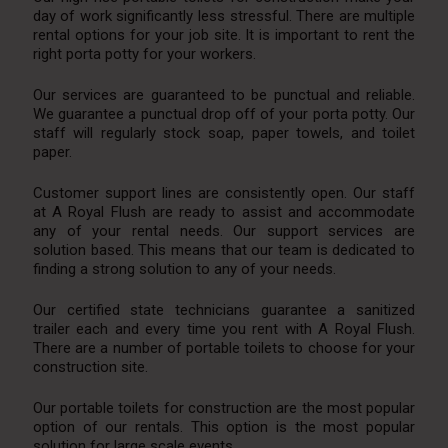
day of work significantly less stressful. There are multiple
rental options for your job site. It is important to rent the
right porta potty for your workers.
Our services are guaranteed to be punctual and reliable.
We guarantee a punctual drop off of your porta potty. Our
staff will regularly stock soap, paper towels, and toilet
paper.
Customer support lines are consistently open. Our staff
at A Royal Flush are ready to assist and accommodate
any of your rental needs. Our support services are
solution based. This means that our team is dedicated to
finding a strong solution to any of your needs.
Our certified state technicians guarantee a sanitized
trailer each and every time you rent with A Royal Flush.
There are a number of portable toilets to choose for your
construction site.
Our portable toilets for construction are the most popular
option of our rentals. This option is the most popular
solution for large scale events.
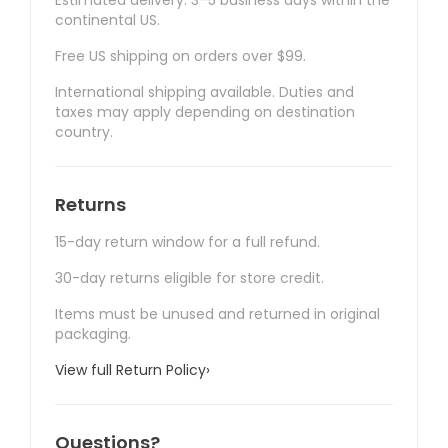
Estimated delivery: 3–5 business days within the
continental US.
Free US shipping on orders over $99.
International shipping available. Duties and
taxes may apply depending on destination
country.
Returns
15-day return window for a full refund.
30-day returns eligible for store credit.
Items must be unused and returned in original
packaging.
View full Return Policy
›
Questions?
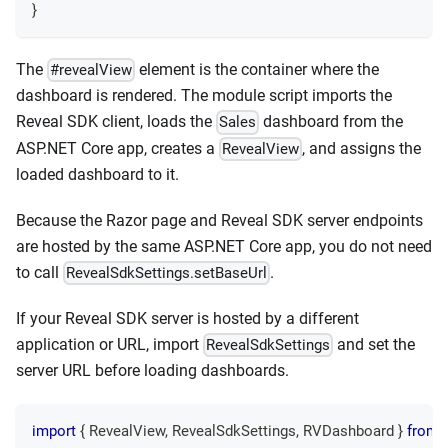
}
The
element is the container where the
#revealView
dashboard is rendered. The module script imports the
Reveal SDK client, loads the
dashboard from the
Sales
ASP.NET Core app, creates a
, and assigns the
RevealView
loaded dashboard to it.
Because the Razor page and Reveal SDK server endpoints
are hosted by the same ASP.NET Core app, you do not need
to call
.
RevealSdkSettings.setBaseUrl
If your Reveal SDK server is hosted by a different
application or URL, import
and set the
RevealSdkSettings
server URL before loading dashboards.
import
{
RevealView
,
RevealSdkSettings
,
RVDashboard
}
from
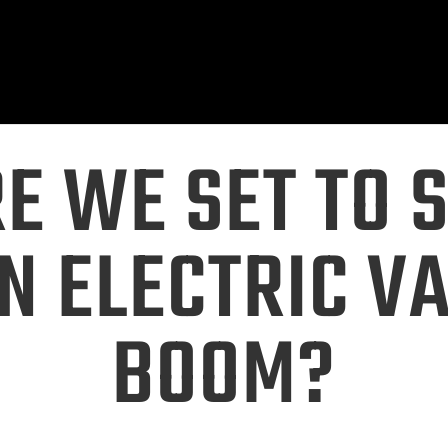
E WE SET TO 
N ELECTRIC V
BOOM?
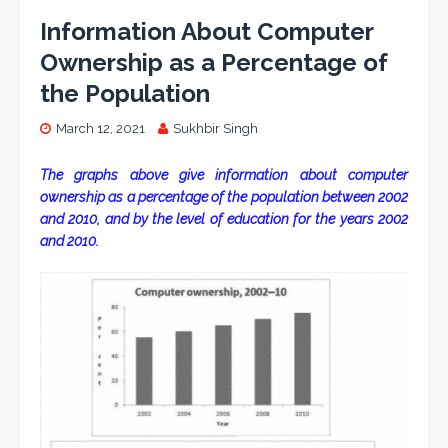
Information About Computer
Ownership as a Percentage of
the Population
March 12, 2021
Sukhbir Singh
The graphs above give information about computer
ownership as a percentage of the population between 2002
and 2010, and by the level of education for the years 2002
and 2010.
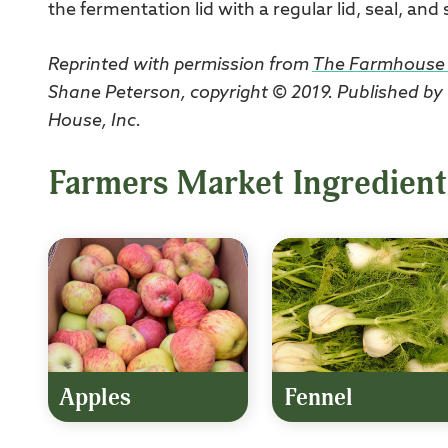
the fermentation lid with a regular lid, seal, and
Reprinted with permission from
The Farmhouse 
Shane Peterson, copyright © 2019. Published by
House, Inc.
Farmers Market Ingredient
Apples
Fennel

■ ■ ■

* [Requirement]
Every line that holds the word "popular" should be copied from the records.

* [Answer below]
Our portable toilets for construction are the most popular
option of our rentals. This option is the most popular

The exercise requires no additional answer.